## Extracted entries

+ + + + +

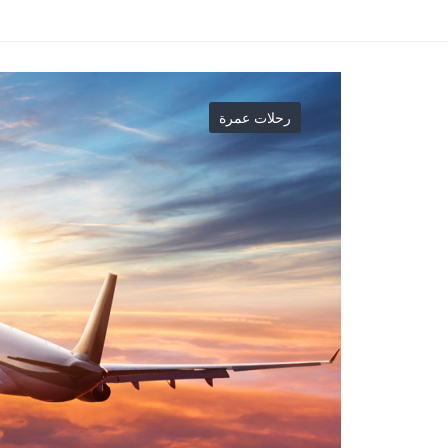
رحلات عمرة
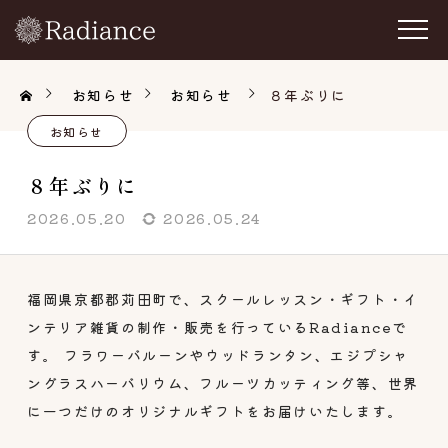
お知らせ
お知らせ
８年ぶりに
お知らせ
８年ぶりに
2026.05.20
2026.05.24
福岡県京都郡苅田町で、スクールレッスン・ギフト・イ
ンテリア雑貨の制作・販売を行っているRadianceで
す。 フラワーバルーンやウッドランタン、エジプシャ
ングラスハーバリウム、フルーツカッティング等、世界
に一つだけのオリジナルギフトをお届けいたします。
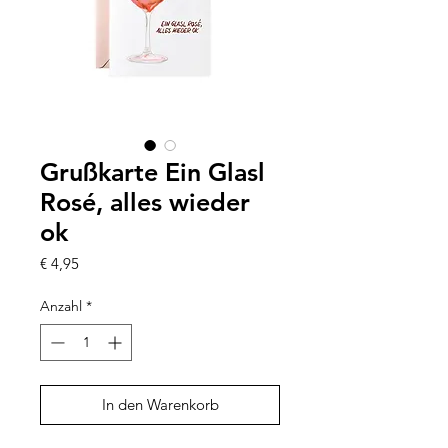
Grußkarte Ein Glasl
Rosé, alles wieder
ok
Preis
€ 4,95
Anzahl
*
In den Warenkorb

+ + + + +

## What you need to do
Copy the listing exactly. Leave the pictures out.

## Solution
رحلات عمرة
お知らせ
お知らせ
８年ぶりに
お知らせ
８年ぶりに
2026.05.20
2026.05.24
福岡県京都郡苅田町で、スクールレッスン・ギフト・イ
ンテリア雑貨の制作・販売を行っているRadianceで
す。 フラワーバルーンやウッドランタン、エジプシャ
ングラスハーバリウム、フルーツカッティング等、世界
に一つだけのオリジナルギフトをお届けいたします。
Grußkarte Ein Glasl
Rosé, alles wieder
ok
Preis
€ 4,95
Anzahl
*
In den Warenkorb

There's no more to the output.